= REQUIRED WORK =
Reproduce the records below exactly; the images should not appear.

= EXTRACTED DATA =
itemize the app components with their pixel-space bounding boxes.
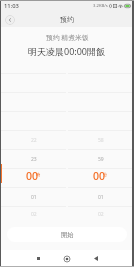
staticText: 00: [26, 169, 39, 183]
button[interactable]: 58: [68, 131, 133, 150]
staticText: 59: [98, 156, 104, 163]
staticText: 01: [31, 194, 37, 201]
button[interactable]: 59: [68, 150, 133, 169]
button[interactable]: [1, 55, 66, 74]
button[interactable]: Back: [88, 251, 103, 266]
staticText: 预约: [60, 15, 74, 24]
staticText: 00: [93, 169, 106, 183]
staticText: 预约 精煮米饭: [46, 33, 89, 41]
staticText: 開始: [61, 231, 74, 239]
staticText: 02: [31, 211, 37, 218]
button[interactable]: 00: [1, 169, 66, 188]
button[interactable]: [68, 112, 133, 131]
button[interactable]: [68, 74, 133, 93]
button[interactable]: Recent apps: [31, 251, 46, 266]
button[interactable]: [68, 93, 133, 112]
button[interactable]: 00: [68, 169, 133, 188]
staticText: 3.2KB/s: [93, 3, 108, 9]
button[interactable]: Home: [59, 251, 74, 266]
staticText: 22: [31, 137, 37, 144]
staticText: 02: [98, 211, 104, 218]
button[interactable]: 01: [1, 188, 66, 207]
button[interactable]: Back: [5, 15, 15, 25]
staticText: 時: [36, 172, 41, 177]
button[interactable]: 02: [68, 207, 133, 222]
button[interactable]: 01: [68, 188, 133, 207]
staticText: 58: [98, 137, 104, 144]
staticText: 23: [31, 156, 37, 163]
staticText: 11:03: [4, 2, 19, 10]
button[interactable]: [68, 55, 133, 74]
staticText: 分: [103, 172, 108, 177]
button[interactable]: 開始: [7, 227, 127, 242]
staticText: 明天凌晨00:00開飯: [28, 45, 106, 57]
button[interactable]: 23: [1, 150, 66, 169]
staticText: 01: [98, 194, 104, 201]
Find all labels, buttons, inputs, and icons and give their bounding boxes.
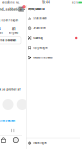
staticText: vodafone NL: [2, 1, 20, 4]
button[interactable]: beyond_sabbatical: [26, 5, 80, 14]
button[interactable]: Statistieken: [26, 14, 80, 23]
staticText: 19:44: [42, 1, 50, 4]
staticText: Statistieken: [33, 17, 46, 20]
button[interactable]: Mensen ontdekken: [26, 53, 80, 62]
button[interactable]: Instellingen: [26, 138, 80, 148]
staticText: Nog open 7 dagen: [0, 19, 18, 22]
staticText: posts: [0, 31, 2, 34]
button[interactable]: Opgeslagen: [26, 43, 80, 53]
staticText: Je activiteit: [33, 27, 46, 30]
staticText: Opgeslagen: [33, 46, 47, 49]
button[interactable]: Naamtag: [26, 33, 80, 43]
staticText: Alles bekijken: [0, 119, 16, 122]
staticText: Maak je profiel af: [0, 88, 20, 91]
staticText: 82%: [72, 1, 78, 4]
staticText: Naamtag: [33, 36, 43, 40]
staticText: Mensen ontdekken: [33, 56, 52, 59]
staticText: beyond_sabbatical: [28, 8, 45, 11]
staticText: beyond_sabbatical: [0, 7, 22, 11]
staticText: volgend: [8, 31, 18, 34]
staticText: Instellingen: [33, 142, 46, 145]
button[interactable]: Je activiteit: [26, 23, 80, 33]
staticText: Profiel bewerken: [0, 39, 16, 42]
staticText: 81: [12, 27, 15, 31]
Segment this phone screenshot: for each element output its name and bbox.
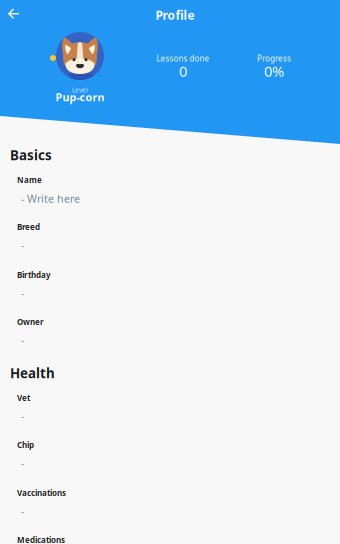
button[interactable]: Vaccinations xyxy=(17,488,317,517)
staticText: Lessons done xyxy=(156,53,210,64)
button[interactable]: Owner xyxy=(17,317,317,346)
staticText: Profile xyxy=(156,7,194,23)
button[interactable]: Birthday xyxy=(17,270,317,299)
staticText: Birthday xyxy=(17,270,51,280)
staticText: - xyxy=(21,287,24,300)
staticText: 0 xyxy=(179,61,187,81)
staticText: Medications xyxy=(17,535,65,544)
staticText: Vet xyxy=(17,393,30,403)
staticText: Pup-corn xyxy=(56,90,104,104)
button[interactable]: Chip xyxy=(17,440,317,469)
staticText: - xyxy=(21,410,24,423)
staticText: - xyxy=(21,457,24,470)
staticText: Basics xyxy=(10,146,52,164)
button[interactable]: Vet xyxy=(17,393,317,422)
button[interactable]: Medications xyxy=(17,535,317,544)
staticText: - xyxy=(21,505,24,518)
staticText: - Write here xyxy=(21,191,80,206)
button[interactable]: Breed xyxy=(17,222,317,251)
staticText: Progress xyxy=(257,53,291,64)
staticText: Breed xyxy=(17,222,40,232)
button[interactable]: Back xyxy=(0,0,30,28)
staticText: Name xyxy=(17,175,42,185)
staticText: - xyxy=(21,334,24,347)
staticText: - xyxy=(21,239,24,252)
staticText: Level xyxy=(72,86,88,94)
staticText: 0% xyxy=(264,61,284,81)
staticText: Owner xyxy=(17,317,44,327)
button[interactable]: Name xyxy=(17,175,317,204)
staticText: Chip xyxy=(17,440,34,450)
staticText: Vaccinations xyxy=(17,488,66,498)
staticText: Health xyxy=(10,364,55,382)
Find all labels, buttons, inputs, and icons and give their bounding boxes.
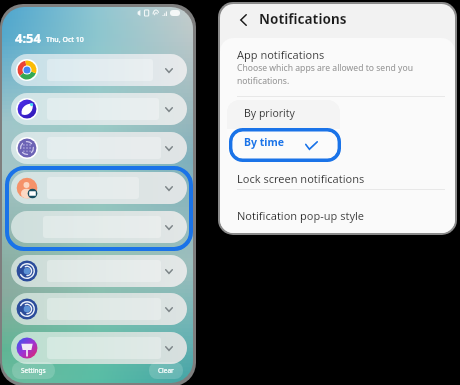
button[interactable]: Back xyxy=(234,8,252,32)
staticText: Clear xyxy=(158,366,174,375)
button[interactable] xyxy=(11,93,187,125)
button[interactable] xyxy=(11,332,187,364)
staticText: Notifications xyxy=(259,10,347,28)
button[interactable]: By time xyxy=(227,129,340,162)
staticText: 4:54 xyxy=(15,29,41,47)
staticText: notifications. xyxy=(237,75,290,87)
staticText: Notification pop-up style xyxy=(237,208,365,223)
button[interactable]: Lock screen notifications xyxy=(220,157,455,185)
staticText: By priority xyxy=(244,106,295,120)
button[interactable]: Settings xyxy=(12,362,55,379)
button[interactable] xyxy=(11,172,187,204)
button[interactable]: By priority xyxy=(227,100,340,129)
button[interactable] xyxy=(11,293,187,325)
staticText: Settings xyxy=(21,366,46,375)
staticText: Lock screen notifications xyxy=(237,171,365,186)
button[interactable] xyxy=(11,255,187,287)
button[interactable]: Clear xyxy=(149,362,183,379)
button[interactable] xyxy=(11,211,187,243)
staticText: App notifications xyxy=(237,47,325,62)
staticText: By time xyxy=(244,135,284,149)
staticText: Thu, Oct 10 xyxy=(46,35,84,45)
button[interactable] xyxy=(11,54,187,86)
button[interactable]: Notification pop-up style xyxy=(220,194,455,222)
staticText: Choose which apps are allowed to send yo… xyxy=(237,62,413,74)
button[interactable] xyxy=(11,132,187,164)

= COMPLETED EXERCISE =
itemize the app components with their pixel-space bounding boxes.
staticText: 00: [26, 169, 39, 183]
button[interactable]: 58: [68, 131, 133, 150]
staticText: 59: [98, 156, 104, 163]
staticText: 01: [31, 194, 37, 201]
button[interactable]: 59: [68, 150, 133, 169]
button[interactable]: [1, 55, 66, 74]
button[interactable]: Back: [88, 251, 103, 266]
staticText: 预约: [60, 15, 74, 24]
staticText: 00: [93, 169, 106, 183]
staticText: 预约 精煮米饭: [46, 33, 89, 41]
staticText: 開始: [61, 231, 74, 239]
staticText: 02: [31, 211, 37, 218]
button[interactable]: 00: [1, 169, 66, 188]
button[interactable]: [68, 112, 133, 131]
button[interactable]: [68, 74, 133, 93]
button[interactable]: Recent apps: [31, 251, 46, 266]
button[interactable]: [68, 93, 133, 112]
button[interactable]: 00: [68, 169, 133, 188]
staticText: 3.2KB/s: [93, 3, 108, 9]
button[interactable]: Home: [59, 251, 74, 266]
staticText: 22: [31, 137, 37, 144]
staticText: 02: [98, 211, 104, 218]
button[interactable]: 01: [1, 188, 66, 207]
button[interactable]: Back: [5, 15, 15, 25]
staticText: 時: [36, 172, 41, 177]
button[interactable]: 02: [68, 207, 133, 222]
button[interactable]: 01: [68, 188, 133, 207]
staticText: 58: [98, 137, 104, 144]
staticText: 23: [31, 156, 37, 163]
staticText: 11:03: [4, 2, 19, 10]
button[interactable]: [68, 55, 133, 74]
staticText: 分: [103, 172, 108, 177]
button[interactable]: 開始: [7, 227, 127, 242]
staticText: 明天凌晨00:00開飯: [28, 45, 106, 57]
button[interactable]: 23: [1, 150, 66, 169]
staticText: 01: [98, 194, 104, 201]
Find all labels, buttons, inputs, and icons and give their bounding boxes.
staticText: vodafone NL: [2, 1, 20, 4]
button[interactable]: beyond_sabbatical: [26, 5, 80, 14]
button[interactable]: Statistieken: [26, 14, 80, 23]
staticText: 19:44: [42, 1, 50, 4]
staticText: Statistieken: [33, 17, 46, 20]
button[interactable]: Mensen ontdekken: [26, 53, 80, 62]
button[interactable]: Instellingen: [26, 138, 80, 148]
staticText: Nog open 7 dagen: [0, 19, 18, 22]
staticText: posts: [0, 31, 2, 34]
button[interactable]: Opgeslagen: [26, 43, 80, 53]
staticText: Je activiteit: [33, 27, 46, 30]
staticText: Opgeslagen: [33, 46, 47, 49]
button[interactable]: Naamtag: [26, 33, 80, 43]
staticText: Alles bekijken: [0, 119, 16, 122]
staticText: Maak je profiel af: [0, 88, 20, 91]
staticText: 82%: [72, 1, 78, 4]
staticText: Naamtag: [33, 36, 43, 40]
staticText: Mensen ontdekken: [33, 56, 52, 59]
staticText: beyond_sabbatical: [28, 8, 45, 11]
staticText: beyond_sabbatical: [0, 7, 22, 11]
staticText: volgend: [8, 31, 18, 34]
staticText: Instellingen: [33, 142, 46, 145]
button[interactable]: Je activiteit: [26, 23, 80, 33]
staticText: Profiel bewerken: [0, 39, 16, 42]
staticText: 81: [12, 27, 15, 31]
Segment this phone screenshot: for each element output its name and bbox.
button[interactable]: Vaccinations xyxy=(17,488,317,517)
staticText: Lessons done xyxy=(156,53,210,64)
button[interactable]: Owner xyxy=(17,317,317,346)
staticText: Profile xyxy=(156,7,194,23)
button[interactable]: Birthday xyxy=(17,270,317,299)
staticText: Birthday xyxy=(17,270,51,280)
staticText: - xyxy=(21,287,24,300)
staticText: 0 xyxy=(179,61,187,81)
staticText: Medications xyxy=(17,535,65,544)
staticText: Vet xyxy=(17,393,30,403)
staticText: Pup-corn xyxy=(56,90,104,104)
button[interactable]: Chip xyxy=(17,440,317,469)
staticText: - xyxy=(21,410,24,423)
staticText: - xyxy=(21,457,24,470)
staticText: Basics xyxy=(10,146,52,164)
button[interactable]: Vet xyxy=(17,393,317,422)
button[interactable]: Medications xyxy=(17,535,317,544)
staticText: - xyxy=(21,505,24,518)
staticText: - Write here xyxy=(21,191,80,206)
button[interactable]: Breed xyxy=(17,222,317,251)
staticText: Progress xyxy=(257,53,291,64)
staticText: Breed xyxy=(17,222,40,232)
button[interactable]: Back xyxy=(0,0,30,28)
staticText: Name xyxy=(17,175,42,185)
staticText: - xyxy=(21,334,24,347)
staticText: - xyxy=(21,239,24,252)
staticText: Level xyxy=(72,86,88,94)
staticText: 0% xyxy=(264,61,284,81)
staticText: Owner xyxy=(17,317,44,327)
button[interactable]: Name xyxy=(17,175,317,204)
staticText: Chip xyxy=(17,440,34,450)
staticText: Vaccinations xyxy=(17,488,66,498)
staticText: Health xyxy=(10,364,55,382)
Find all labels, buttons, inputs, and icons and give their bounding boxes.
button[interactable]: Back xyxy=(234,8,252,32)
staticText: Clear xyxy=(158,366,174,375)
button[interactable] xyxy=(11,93,187,125)
button[interactable] xyxy=(11,332,187,364)
staticText: Notifications xyxy=(259,10,347,28)
button[interactable]: By time xyxy=(227,129,340,162)
staticText: 4:54 xyxy=(15,29,41,47)
staticText: notifications. xyxy=(237,75,290,87)
staticText: Notification pop-up style xyxy=(237,208,365,223)
button[interactable]: Lock screen notifications xyxy=(220,157,455,185)
staticText: By priority xyxy=(244,106,295,120)
button[interactable]: Settings xyxy=(12,362,55,379)
button[interactable] xyxy=(11,172,187,204)
button[interactable]: By priority xyxy=(227,100,340,129)
button[interactable] xyxy=(11,293,187,325)
staticText: Settings xyxy=(21,366,46,375)
staticText: Lock screen notifications xyxy=(237,171,365,186)
button[interactable] xyxy=(11,255,187,287)
button[interactable]: Clear xyxy=(149,362,183,379)
button[interactable] xyxy=(11,211,187,243)
staticText: App notifications xyxy=(237,47,325,62)
staticText: By time xyxy=(244,135,284,149)
staticText: Thu, Oct 10 xyxy=(46,35,84,45)
button[interactable] xyxy=(11,54,187,86)
button[interactable]: Notification pop-up style xyxy=(220,194,455,222)
staticText: Choose which apps are allowed to send yo… xyxy=(237,62,413,74)
button[interactable] xyxy=(11,132,187,164)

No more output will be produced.